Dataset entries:
%%

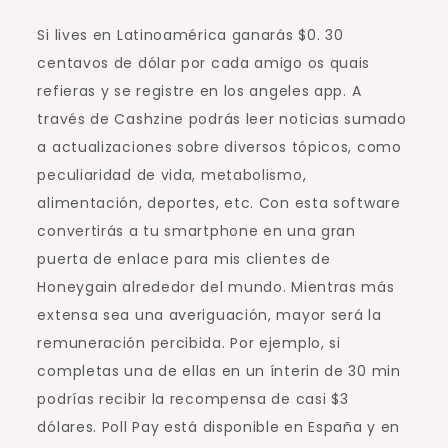
Si lives en Latinoamérica ganarás $0. 30
centavos de dólar por cada amigo os quais
refieras y se registre en los angeles app. A
través de Cashzine podrás leer noticias sumado
a actualizaciones sobre diversos tópicos, como
peculiaridad de vida, metabolismo,
alimentación, deportes, etc. Con esta software
convertirás a tu smartphone en una gran
puerta de enlace para mis clientes de
Honeygain alrededor del mundo. Mientras más
extensa sea una averiguación, mayor será la
remuneración percibida. Por ejemplo, si
completas una de ellas en un ínterin de 30 min
podrías recibir la recompensa de casi $3
dólares. Poll Pay está disponible en España y en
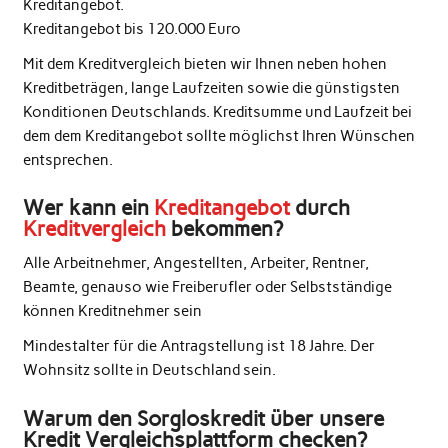
Kreditangebot.
Kreditangebot bis 120.000 Euro
Mit dem Kreditvergleich bieten wir Ihnen neben hohen
Kreditbeträgen, lange Laufzeiten sowie die günstigsten
Konditionen Deutschlands. Kreditsumme und Laufzeit bei
dem dem Kreditangebot sollte möglichst Ihren Wünschen
entsprechen.
Wer kann ein
Kreditangebot
durch
Kreditvergleich
bekommen?
Alle Arbeitnehmer, Angestellten, Arbeiter, Rentner,
Beamte, genauso wie Freiberufler oder Selbstständige
können Kreditnehmer sein
Mindestalter für die Antragstellung ist 18 Jahre. Der
Wohnsitz sollte in Deutschland sein.
Warum den Sorgloskredit über unsere
Kredit Vergleichsplattform checken?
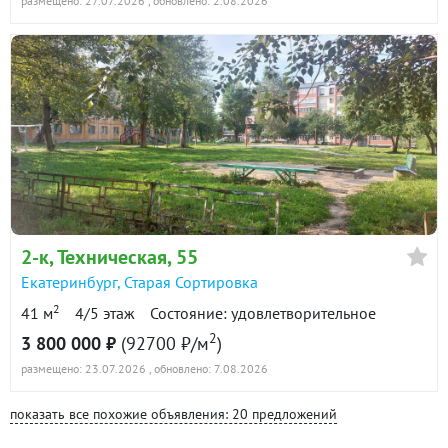
размещено: 27.07.2026
, обновлено: 2.08.2026
2-к
, Техническая, 55
Екатеринбург
,
Старая Сортировка
2
41 м
4/5 этаж
Состояние: удовлетворительное
2
3 800 000 ₽
(92700 ₽/м
)
размещено: 23.07.2026
, обновлено: 7.08.2026
показать все похожие объявления: 20 предложений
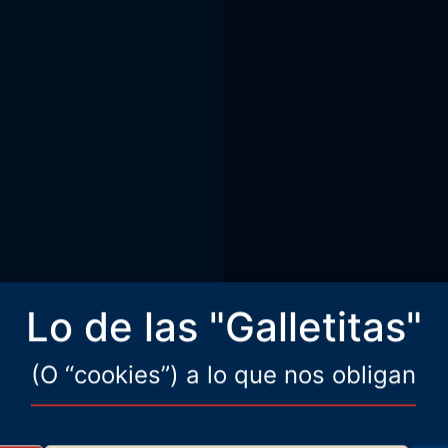
Lo de las "Galletitas"
(O “cookies”) a lo que nos obligan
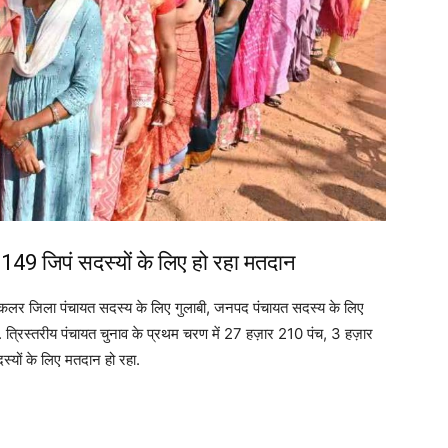
9 जिपं सदस्यों के लिए हो रहा मतदान
 का कलर जिला पंचायत सदस्य के लिए गुलाबी, जनपद पंचायत सदस्य के लिए
 त्रिस्तरीय पंचायत चुनाव के प्रथम चरण में 27 हज़ार 210 पंच, 3 हज़ार
ों के लिए मतदान हो रहा.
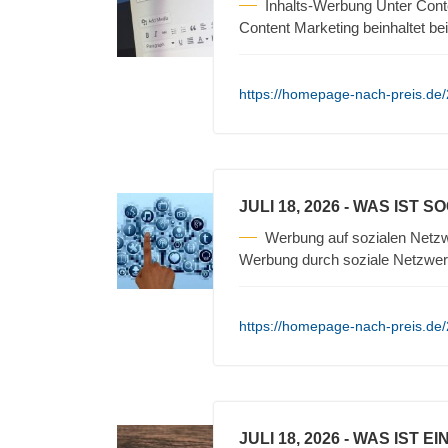
Inhalts-Werbung Unter Cont
Content Marketing beinhaltet be
https://homepage-nach-preis.de/
JULI 18, 2026
- WAS IST S
Werbung auf sozialen Netzw
Werbung durch soziale Netzwerk
https://homepage-nach-preis.de/
JULI 18, 2026
- WAS IST E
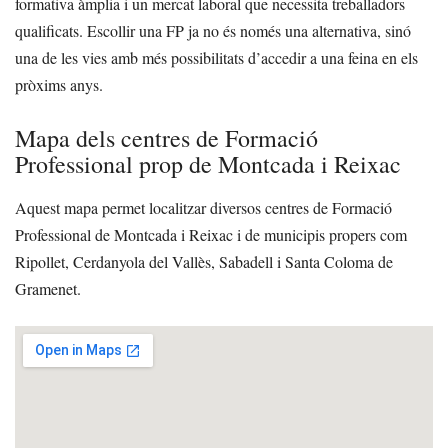
formativa àmplia i un mercat laboral que necessita treballadors
qualificats. Escollir una FP ja no és només una alternativa, sinó
una de les vies amb més possibilitats d’accedir a una feina en els
pròxims anys.
Mapa dels centres de Formació
Professional prop de Montcada i Reixac
Aquest mapa permet localitzar diversos centres de Formació
Professional de Montcada i Reixac i de municipis propers com
Ripollet, Cerdanyola del Vallès, Sabadell i Santa Coloma de
Gramenet.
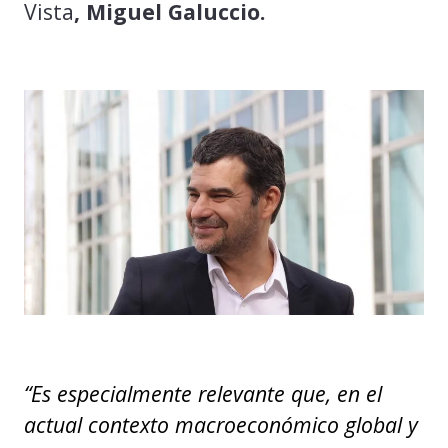
Vista
, Miguel Galuccio.
“Es especialmente relevante que, en el
actual contexto macroeconómico global y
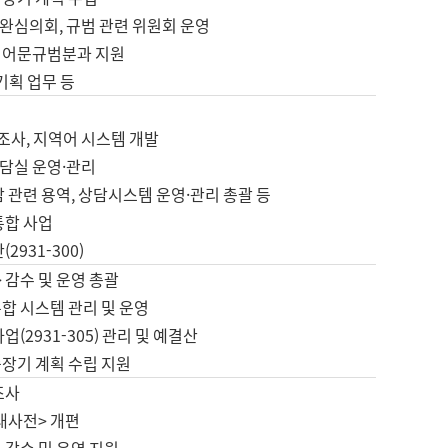
완심의회, 규범 관련 위원회 운영
 어문규범분과 지원
 기획 업무 등
업
 조사, 지역어 시스템 개발
담실 운영·관리
 관련 용역, 상담시스템 운영·관리 총괄 등
통합 사업
2931-300)
 감수 및 운영 총괄
합 시스템 관리 및 운영
업(2931-305) 관리 및 예결산
중장기 계획 수립 지원
조사
대사전> 개편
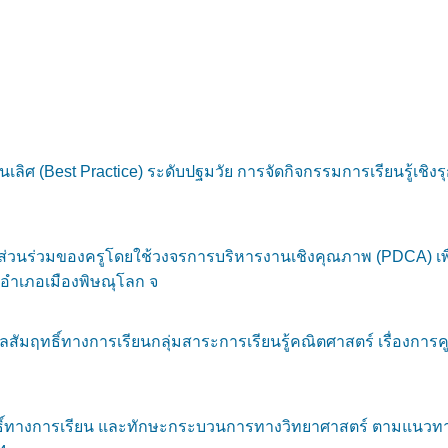
นเลิศ (Best Practice) ระดับปฐมวัย การจัดกิจกรรมการเรียนรู้เชิงรุก
นร่วมของครูโดยใช้วงจรการบริหารงานเชิงคุณภาพ (PDCA) เพื่อ
์อำเภอเมืองพิษณุโลก จ
มฤทธิ์ทางการเรียนกลุ่มสาระการเรียนรู้คณิตศาสตร์ เรื่องการคูณ
ฤทธิ์ทางการเรียน และทักษะกระบวนการทางวิทยาศาสตร์ ตามแ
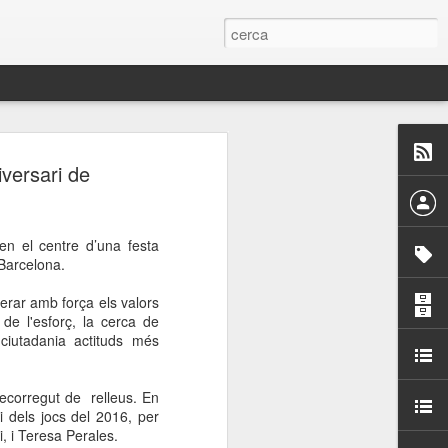
 Paelles a
iversari de
últiple organitzen la
en el centre d’una festa
ari per sensibilitzar a
 Barcelona.
erar amb força els valors
ats de la Festa Major
a de l'esforç, la cerca de
 ciutadania actituds més
dició del concurs
a’, organitzat per la
recorregut de relleus. En
Amics de La Rambla.
 i dels jocs del 2016, per
bilitat i conscienciar a
i, i Teresa Perales.
altia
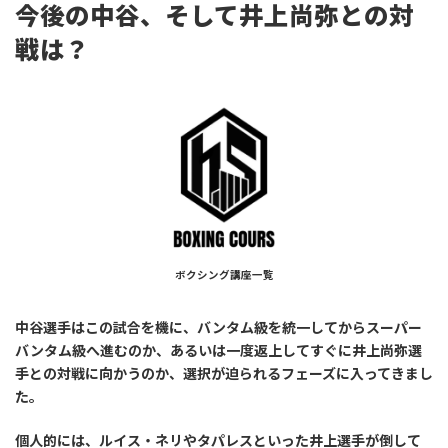
今後の中谷、そして井上尚弥との対
戦は？
ボクシング講座一覧
中谷選手はこの試合を機に、バンタム級を統一してからスーパー
バンタム級へ進むのか、あるいは一度返上してすぐに井上尚弥選
手との対戦に向かうのか、選択が迫られるフェーズに入ってきまし
た。
個人的には、ルイス・ネリやタパレスといった井上選手が倒して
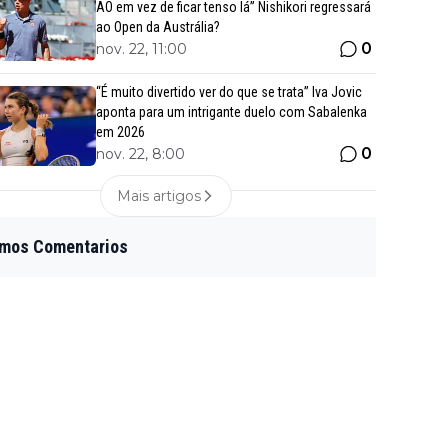
AO em vez de ficar tenso lá” Nishikori regressará
ao Open da Austrália?
0
nov. 22, 11:00
“É muito divertido ver do que se trata” Iva Jovic
aponta para um intrigante duelo com Sabalenka
em 2026
0
nov. 22, 8:00
Mais artigos
imos Comentarios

%%

◆ Work instructions ◆
Copy exactly, without pictures, the lines above from the one with "Kredit Vergleichsplattform checken?" down to the one with "Inhalts-Werbung Unter Cont", inclusive.

◆ Your response ◆
Kredit Vergleichsplattform checken?
размещено: 27.07.2026
, обновлено: 2.08.2026
2-к
, Техническая, 55
Екатеринбург
,
Старая Сортировка
2
41 м
4/5 этаж
Состояние: удовлетворительное
2
3 800 000 ₽
(92700 ₽/м
)
размещено: 23.07.2026
, обновлено: 7.08.2026
показать все похожие объявления: 20 предложений
Lo de las "Galletitas"
(O “cookies”) a lo que nos obligan
9 जिपं सदस्यों के लिए हो रहा मतदान
 का कलर जिला पंचायत सदस्य के लिए गुलाबी, जनपद पंचायत सदस्य के लिए
 त्रिस्तरीय पंचायत चुनाव के प्रथम चरण में 27 हज़ार 210 पंच, 3 हज़ार
ों के लिए मतदान हो रहा.
Inhalts-Werbung Unter Cont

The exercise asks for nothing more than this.